Life keeps going, and the same is true for literature. Sofia Andrukhovych, the daughter of already mentioned Yury Andrukhovych, is a bright young author. Her first works has attracted attention purely because they have been written by a famous writer’s daughter. But her novel Syomha (Salmon) that constitutes from a number of short stories has proven the appearance of a remarkable author with her own style and worldview. The novel is also interesting as a source of facts, as there are many nimble details from life of post-Soviet children and teenagers.

 

Day-to-day existence of the same post-Soviet generation constitutes the base of stories by another young author — Tanya Malyarchuk. Tanya experiments with both forms and modes of narration.
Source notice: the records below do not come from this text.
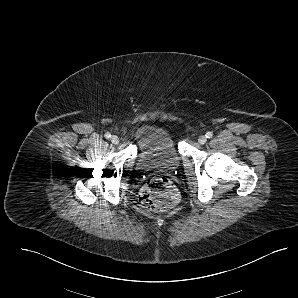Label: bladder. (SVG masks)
I'll return each mask as SVG.
<instances>
[{"instance_id":"1","label":"bladder","mask_w":298,"mask_h":298,"mask_svg":"<svg viewBox=\"0 0 298 298\" xmlns=\"http://www.w3.org/2000/svg\"><path fill=\"white\" fill-rule=\"evenodd\" d=\"M134 136L139 166L171 173L180 165V154L171 135L163 128L152 124L136 127Z\"/></svg>"}]
</instances>
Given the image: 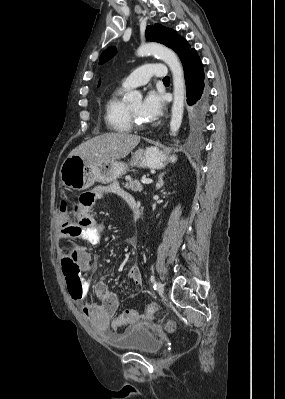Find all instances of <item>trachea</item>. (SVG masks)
<instances>
[{
	"instance_id": "1",
	"label": "trachea",
	"mask_w": 285,
	"mask_h": 399,
	"mask_svg": "<svg viewBox=\"0 0 285 399\" xmlns=\"http://www.w3.org/2000/svg\"><path fill=\"white\" fill-rule=\"evenodd\" d=\"M163 81H170L169 77H165Z\"/></svg>"
}]
</instances>
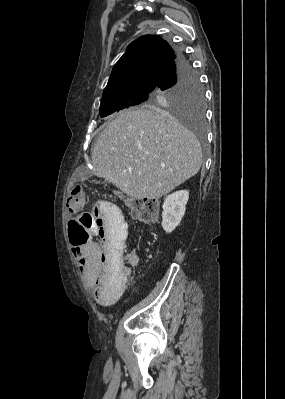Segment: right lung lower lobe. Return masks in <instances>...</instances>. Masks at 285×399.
Instances as JSON below:
<instances>
[{"label":"right lung lower lobe","mask_w":285,"mask_h":399,"mask_svg":"<svg viewBox=\"0 0 285 399\" xmlns=\"http://www.w3.org/2000/svg\"><path fill=\"white\" fill-rule=\"evenodd\" d=\"M191 69L190 63L186 60L183 52H176V59L169 65V67L163 73L160 81L157 84V88H161L166 84H171L179 80L183 74Z\"/></svg>","instance_id":"1"}]
</instances>
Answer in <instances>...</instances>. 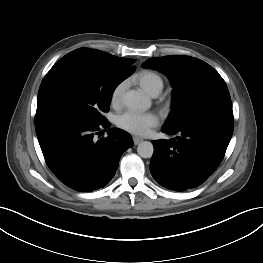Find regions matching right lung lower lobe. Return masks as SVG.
<instances>
[{"instance_id":"1","label":"right lung lower lobe","mask_w":263,"mask_h":263,"mask_svg":"<svg viewBox=\"0 0 263 263\" xmlns=\"http://www.w3.org/2000/svg\"><path fill=\"white\" fill-rule=\"evenodd\" d=\"M102 123L53 120L36 126L45 161L66 186L80 192L103 188L115 175L122 154L134 145L129 133L109 128L106 138L96 139Z\"/></svg>"}]
</instances>
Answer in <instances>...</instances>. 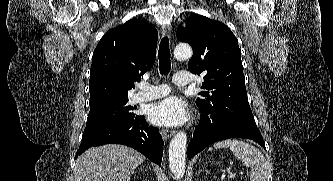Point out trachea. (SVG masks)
Segmentation results:
<instances>
[{"mask_svg": "<svg viewBox=\"0 0 333 181\" xmlns=\"http://www.w3.org/2000/svg\"><path fill=\"white\" fill-rule=\"evenodd\" d=\"M158 57H159L160 74L168 75V73L170 72V69H171L170 48H169L168 37L162 38L160 45H159Z\"/></svg>", "mask_w": 333, "mask_h": 181, "instance_id": "obj_1", "label": "trachea"}]
</instances>
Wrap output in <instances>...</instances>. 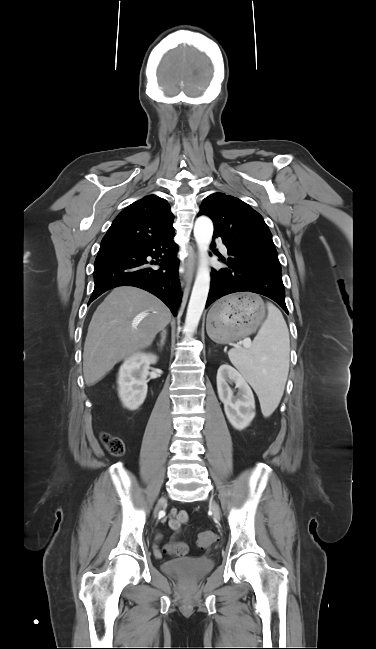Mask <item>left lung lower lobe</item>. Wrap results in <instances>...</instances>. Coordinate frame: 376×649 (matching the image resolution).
Wrapping results in <instances>:
<instances>
[{
	"label": "left lung lower lobe",
	"mask_w": 376,
	"mask_h": 649,
	"mask_svg": "<svg viewBox=\"0 0 376 649\" xmlns=\"http://www.w3.org/2000/svg\"><path fill=\"white\" fill-rule=\"evenodd\" d=\"M217 237L222 238L228 250L227 259L220 257L228 267L212 270L206 308L225 295L249 291L274 300L288 314L280 264L247 251L226 237L213 234V238Z\"/></svg>",
	"instance_id": "1"
}]
</instances>
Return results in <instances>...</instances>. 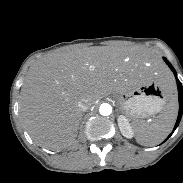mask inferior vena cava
<instances>
[{"label":"inferior vena cava","mask_w":183,"mask_h":183,"mask_svg":"<svg viewBox=\"0 0 183 183\" xmlns=\"http://www.w3.org/2000/svg\"><path fill=\"white\" fill-rule=\"evenodd\" d=\"M78 107L81 111H86L89 108V104L84 99H81L78 102Z\"/></svg>","instance_id":"1"}]
</instances>
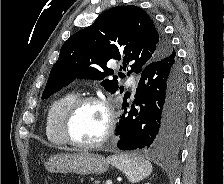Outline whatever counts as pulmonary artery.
I'll use <instances>...</instances> for the list:
<instances>
[{
	"mask_svg": "<svg viewBox=\"0 0 224 184\" xmlns=\"http://www.w3.org/2000/svg\"><path fill=\"white\" fill-rule=\"evenodd\" d=\"M128 84L131 86V88H132L133 90H136V88H137V83H136L133 79H129V80H128Z\"/></svg>",
	"mask_w": 224,
	"mask_h": 184,
	"instance_id": "1",
	"label": "pulmonary artery"
}]
</instances>
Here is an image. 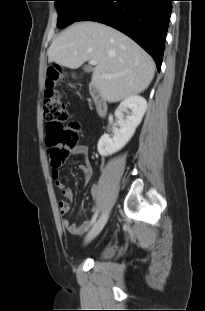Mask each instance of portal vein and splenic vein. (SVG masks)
<instances>
[{
	"instance_id": "1",
	"label": "portal vein and splenic vein",
	"mask_w": 205,
	"mask_h": 311,
	"mask_svg": "<svg viewBox=\"0 0 205 311\" xmlns=\"http://www.w3.org/2000/svg\"><path fill=\"white\" fill-rule=\"evenodd\" d=\"M90 64H91V65H97V61L91 60V61H90ZM103 76H104V77H111V75H108V74H105V73L103 74Z\"/></svg>"
}]
</instances>
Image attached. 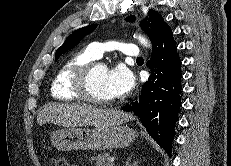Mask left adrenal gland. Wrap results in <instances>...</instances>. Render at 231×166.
<instances>
[{"label":"left adrenal gland","mask_w":231,"mask_h":166,"mask_svg":"<svg viewBox=\"0 0 231 166\" xmlns=\"http://www.w3.org/2000/svg\"><path fill=\"white\" fill-rule=\"evenodd\" d=\"M133 156H134V154L131 155V156H129V157L126 159L125 166H137V161H134V163L131 164V159H132Z\"/></svg>","instance_id":"obj_1"}]
</instances>
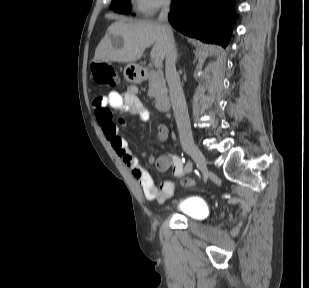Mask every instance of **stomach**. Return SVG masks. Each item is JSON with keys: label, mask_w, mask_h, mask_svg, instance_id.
I'll list each match as a JSON object with an SVG mask.
<instances>
[{"label": "stomach", "mask_w": 309, "mask_h": 288, "mask_svg": "<svg viewBox=\"0 0 309 288\" xmlns=\"http://www.w3.org/2000/svg\"><path fill=\"white\" fill-rule=\"evenodd\" d=\"M124 77L130 83H139L142 80L140 67L135 63H129L124 68Z\"/></svg>", "instance_id": "0dacf381"}]
</instances>
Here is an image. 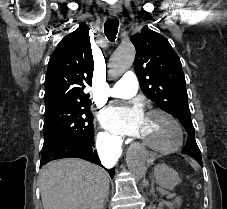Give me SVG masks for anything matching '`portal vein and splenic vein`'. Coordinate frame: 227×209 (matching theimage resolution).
<instances>
[{"label":"portal vein and splenic vein","mask_w":227,"mask_h":209,"mask_svg":"<svg viewBox=\"0 0 227 209\" xmlns=\"http://www.w3.org/2000/svg\"><path fill=\"white\" fill-rule=\"evenodd\" d=\"M162 194H165L164 196L166 197V198H169V199H172L175 195L174 194H172V193H168L169 191L168 190H165V189H162L161 191H160Z\"/></svg>","instance_id":"portal-vein-and-splenic-vein-1"}]
</instances>
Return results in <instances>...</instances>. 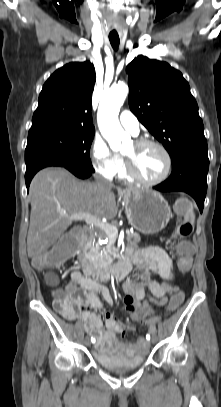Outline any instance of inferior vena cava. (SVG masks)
Returning <instances> with one entry per match:
<instances>
[{
	"label": "inferior vena cava",
	"instance_id": "602c4592",
	"mask_svg": "<svg viewBox=\"0 0 221 407\" xmlns=\"http://www.w3.org/2000/svg\"><path fill=\"white\" fill-rule=\"evenodd\" d=\"M95 180L97 183L109 184V182L107 180H105L103 177H101L100 175H95Z\"/></svg>",
	"mask_w": 221,
	"mask_h": 407
}]
</instances>
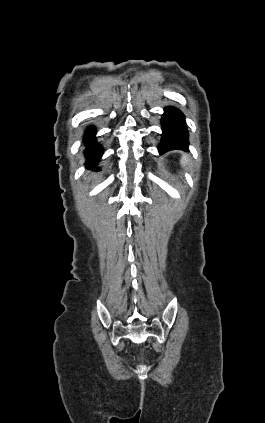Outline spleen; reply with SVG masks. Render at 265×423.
I'll use <instances>...</instances> for the list:
<instances>
[{
	"label": "spleen",
	"mask_w": 265,
	"mask_h": 423,
	"mask_svg": "<svg viewBox=\"0 0 265 423\" xmlns=\"http://www.w3.org/2000/svg\"><path fill=\"white\" fill-rule=\"evenodd\" d=\"M189 163L188 157L187 155H183L182 160H181V164L183 166H186Z\"/></svg>",
	"instance_id": "obj_1"
}]
</instances>
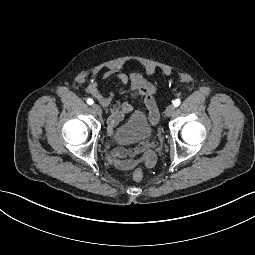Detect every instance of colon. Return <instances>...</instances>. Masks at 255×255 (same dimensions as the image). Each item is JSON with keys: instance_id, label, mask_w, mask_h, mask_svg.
<instances>
[{"instance_id": "colon-1", "label": "colon", "mask_w": 255, "mask_h": 255, "mask_svg": "<svg viewBox=\"0 0 255 255\" xmlns=\"http://www.w3.org/2000/svg\"><path fill=\"white\" fill-rule=\"evenodd\" d=\"M132 177L135 181H142L144 178V172L141 169H136L132 173Z\"/></svg>"}]
</instances>
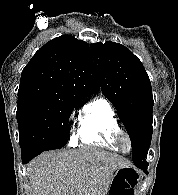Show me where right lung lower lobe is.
<instances>
[{
  "label": "right lung lower lobe",
  "mask_w": 178,
  "mask_h": 195,
  "mask_svg": "<svg viewBox=\"0 0 178 195\" xmlns=\"http://www.w3.org/2000/svg\"><path fill=\"white\" fill-rule=\"evenodd\" d=\"M62 147H56V148H48V149H30V150H22L21 151V156H22V163L26 164L28 163L31 159L39 155L45 150H52V149H61Z\"/></svg>",
  "instance_id": "obj_1"
}]
</instances>
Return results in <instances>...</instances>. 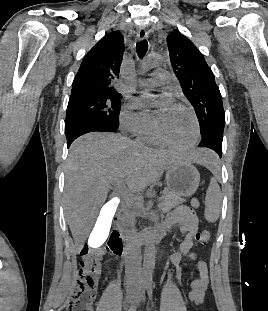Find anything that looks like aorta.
Listing matches in <instances>:
<instances>
[{
    "label": "aorta",
    "instance_id": "1",
    "mask_svg": "<svg viewBox=\"0 0 268 311\" xmlns=\"http://www.w3.org/2000/svg\"><path fill=\"white\" fill-rule=\"evenodd\" d=\"M163 63L162 57L160 55H150L141 65V70L148 72L153 70L156 67L161 66ZM155 238L152 230L150 229L147 234L144 260H143V272L145 277L150 278L153 273L155 266Z\"/></svg>",
    "mask_w": 268,
    "mask_h": 311
}]
</instances>
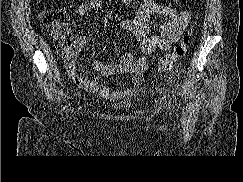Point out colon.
<instances>
[{"label": "colon", "mask_w": 243, "mask_h": 182, "mask_svg": "<svg viewBox=\"0 0 243 182\" xmlns=\"http://www.w3.org/2000/svg\"><path fill=\"white\" fill-rule=\"evenodd\" d=\"M39 19L53 38L57 52L64 58L72 57L75 54L74 32L69 26L68 12L62 8L44 9L39 13ZM191 36L192 29L190 28L173 50L158 60L156 66L158 73L171 70L186 54Z\"/></svg>", "instance_id": "colon-1"}]
</instances>
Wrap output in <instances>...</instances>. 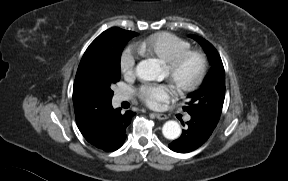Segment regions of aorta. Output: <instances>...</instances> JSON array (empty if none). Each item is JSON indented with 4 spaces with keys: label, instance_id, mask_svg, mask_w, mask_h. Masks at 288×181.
Wrapping results in <instances>:
<instances>
[{
    "label": "aorta",
    "instance_id": "obj_1",
    "mask_svg": "<svg viewBox=\"0 0 288 181\" xmlns=\"http://www.w3.org/2000/svg\"><path fill=\"white\" fill-rule=\"evenodd\" d=\"M137 76L145 81H153L160 77V66L153 60H143L136 66ZM162 133L169 140L177 139L181 134V127L177 121H167L162 127Z\"/></svg>",
    "mask_w": 288,
    "mask_h": 181
}]
</instances>
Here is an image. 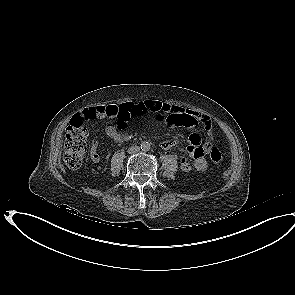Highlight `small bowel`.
<instances>
[{"mask_svg":"<svg viewBox=\"0 0 295 295\" xmlns=\"http://www.w3.org/2000/svg\"><path fill=\"white\" fill-rule=\"evenodd\" d=\"M133 110L134 118H141L146 112H152L156 118L163 120L169 127L182 126L192 129L193 132L188 138L186 150L191 160L183 158L180 161V167L183 171H205L208 168L206 155L213 146V127L210 117L206 114L185 109L171 104L161 102L159 100H143L126 104ZM107 106H94L85 108L80 111L74 118L80 122H88L96 119H103ZM201 126L205 132L206 141L201 144V133L196 130ZM106 132L116 142H124L131 137V133L120 129L112 124L107 126ZM98 141L93 139L90 147V158L93 162L99 163L102 156L98 150ZM182 145L178 140H165L161 143V147L165 150L172 149Z\"/></svg>","mask_w":295,"mask_h":295,"instance_id":"small-bowel-1","label":"small bowel"}]
</instances>
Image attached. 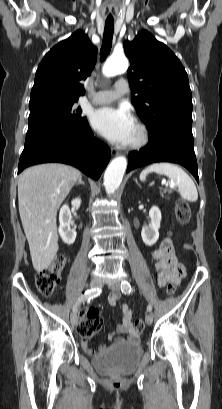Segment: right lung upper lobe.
Wrapping results in <instances>:
<instances>
[{
    "instance_id": "right-lung-upper-lobe-1",
    "label": "right lung upper lobe",
    "mask_w": 222,
    "mask_h": 409,
    "mask_svg": "<svg viewBox=\"0 0 222 409\" xmlns=\"http://www.w3.org/2000/svg\"><path fill=\"white\" fill-rule=\"evenodd\" d=\"M97 48L78 30L55 45L36 71L29 108L51 102L77 101L85 90L81 84L94 68Z\"/></svg>"
}]
</instances>
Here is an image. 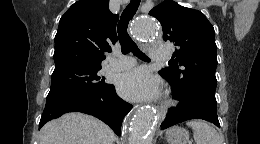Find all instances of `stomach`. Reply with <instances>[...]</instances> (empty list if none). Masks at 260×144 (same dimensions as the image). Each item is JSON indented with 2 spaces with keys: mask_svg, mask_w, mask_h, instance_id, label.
<instances>
[{
  "mask_svg": "<svg viewBox=\"0 0 260 144\" xmlns=\"http://www.w3.org/2000/svg\"><path fill=\"white\" fill-rule=\"evenodd\" d=\"M166 139L169 144H187L189 132L182 127L175 126L166 131Z\"/></svg>",
  "mask_w": 260,
  "mask_h": 144,
  "instance_id": "obj_1",
  "label": "stomach"
}]
</instances>
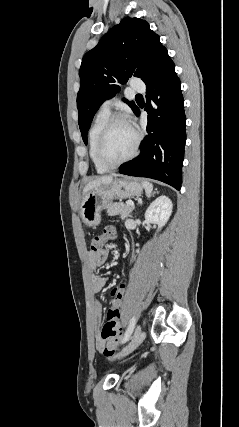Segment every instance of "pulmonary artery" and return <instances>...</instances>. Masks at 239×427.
Masks as SVG:
<instances>
[{
  "label": "pulmonary artery",
  "instance_id": "pulmonary-artery-1",
  "mask_svg": "<svg viewBox=\"0 0 239 427\" xmlns=\"http://www.w3.org/2000/svg\"><path fill=\"white\" fill-rule=\"evenodd\" d=\"M131 88L136 92H144L146 90L145 84L141 81H134L131 84ZM111 103V100H106L105 102H103V104L101 105V110L110 111Z\"/></svg>",
  "mask_w": 239,
  "mask_h": 427
}]
</instances>
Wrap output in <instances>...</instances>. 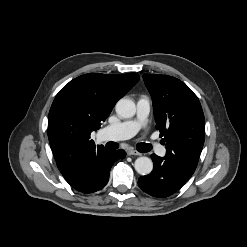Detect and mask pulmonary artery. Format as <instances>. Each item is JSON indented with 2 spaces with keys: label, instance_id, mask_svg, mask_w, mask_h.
I'll return each mask as SVG.
<instances>
[{
  "label": "pulmonary artery",
  "instance_id": "e3ab8cb5",
  "mask_svg": "<svg viewBox=\"0 0 247 247\" xmlns=\"http://www.w3.org/2000/svg\"><path fill=\"white\" fill-rule=\"evenodd\" d=\"M150 112V101L147 97H141L136 104V117L132 120L109 125L102 130L104 139L119 141L129 139L134 136L146 122ZM156 152L163 156L166 153L165 147L156 146Z\"/></svg>",
  "mask_w": 247,
  "mask_h": 247
}]
</instances>
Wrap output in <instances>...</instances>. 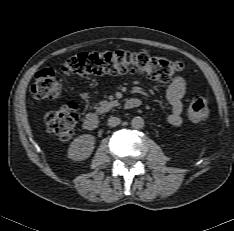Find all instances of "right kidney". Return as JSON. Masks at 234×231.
<instances>
[{
  "label": "right kidney",
  "mask_w": 234,
  "mask_h": 231,
  "mask_svg": "<svg viewBox=\"0 0 234 231\" xmlns=\"http://www.w3.org/2000/svg\"><path fill=\"white\" fill-rule=\"evenodd\" d=\"M95 137L89 134L75 138L68 149V157L72 160L81 161L87 159L93 152Z\"/></svg>",
  "instance_id": "1"
}]
</instances>
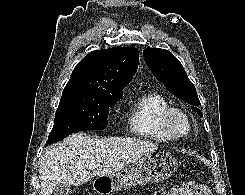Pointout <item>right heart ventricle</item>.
I'll return each instance as SVG.
<instances>
[{"mask_svg": "<svg viewBox=\"0 0 245 195\" xmlns=\"http://www.w3.org/2000/svg\"><path fill=\"white\" fill-rule=\"evenodd\" d=\"M168 107V100L158 92L148 91L139 94L127 107V132L143 139L169 141L159 127L160 114Z\"/></svg>", "mask_w": 245, "mask_h": 195, "instance_id": "obj_1", "label": "right heart ventricle"}]
</instances>
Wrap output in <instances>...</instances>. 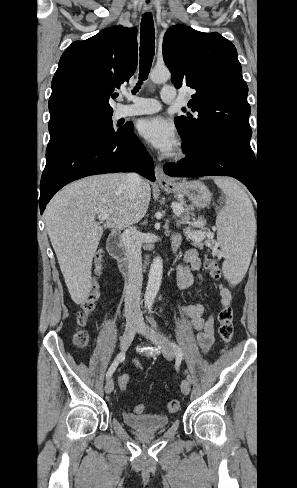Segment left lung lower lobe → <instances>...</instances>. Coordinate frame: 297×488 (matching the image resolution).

In every book her author’s role is that of telling tales or gossips or presenting her own reflections. Tanya has her own way of provoking her reader — that of depicting things natural yet inappropriate to talk or write about: flaking nails, falling hair, dirty windows and other if-you-love-me-then-love-my-tobacco-stench stuff. Tanya’s characters are perfect in everything — including their triviality and geekness. The common feature that all Malyarchuk’s books starting with Endshpil Adolfo (Adolfo’s Endgame) share is that they all seem to be written about and for «that» kind of people. The kind you can not even call geeks. They seem perfectly normal at first sight, thoughts and fancies easily projected on one’s neighbours or relatives. But it is this elusive sense of ‘difference’ that is attractive, and Tanya’s novel Hovoryty (To Talk) brings it to the ultimate.

 This is original literature of the new generation, and it is able to give birth to those who reproduce it.